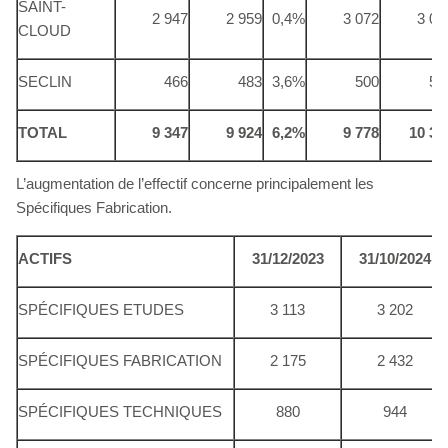
SAINT-
2 947
2 959
0,4%
3 072
3 09
CLOUD
SECLIN
466
483
3,6%
500
51
TOTAL
9 347
9 924
6,2%
9 778
10 39
L’augmentation de l’effectif concerne principalement les
Spécifiques Fabrication.
ACTIFS
31/12/2023
31/10/2024
SPÉCIFIQUES ETUDES
3 113
3 202
SPÉCIFIQUES FABRICATION
2 175
2 432
SPÉCIFIQUES TECHNIQUES
880
944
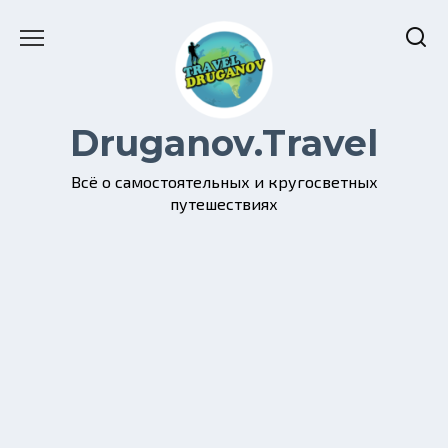
Перейти
к
содержанию
Druganov.Travel
Всё о самостоятельных и кругосветных
путешествиях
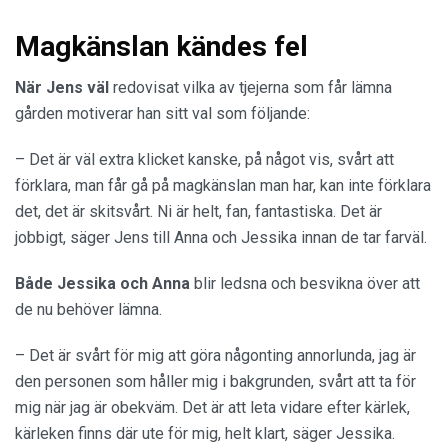
Magkänslan kändes fel
När Jens väl
redovisat vilka av tjejerna som får lämna
gården motiverar han sitt val som följande:
– Det är väl extra klicket kanske, på något vis, svårt att
förklara, man får gå på magkänslan man har, kan inte förklara
det, det är skitsvårt. Ni är helt, fan, fantastiska. Det är
jobbigt, säger Jens till Anna och Jessika innan de tar farväl.
Både Jessika och Anna
blir ledsna och besvikna över att
de nu behöver lämna.
– Det är svårt för mig att göra någonting annorlunda, jag är
den personen som håller mig i bakgrunden, svårt att ta för
mig när jag är obekväm. Det är att leta vidare efter kärlek,
kärleken finns där ute för mig, helt klart, säger Jessika.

**WHAT THE TASK ASKS:** Exactly the lines above from the one that contains "Spécifiques Fabrication." down to the one that contains "redovisat vilka av tjejerna som får lämna" are to be output, both ends kept and pictures omitted.

**WRITTEN RESPONSE:**
Spécifiques Fabrication.
ACTIFS
31/12/2023
31/10/2024
SPÉCIFIQUES ETUDES
3 113
3 202
SPÉCIFIQUES FABRICATION
2 175
2 432
SPÉCIFIQUES TECHNIQUES
880
944
Перейти
к
содержанию
Druganov.Travel
Всё о самостоятельных и кругосветных
путешествиях
Magkänslan kändes fel
När Jens väl
redovisat vilka av tjejerna som får lämna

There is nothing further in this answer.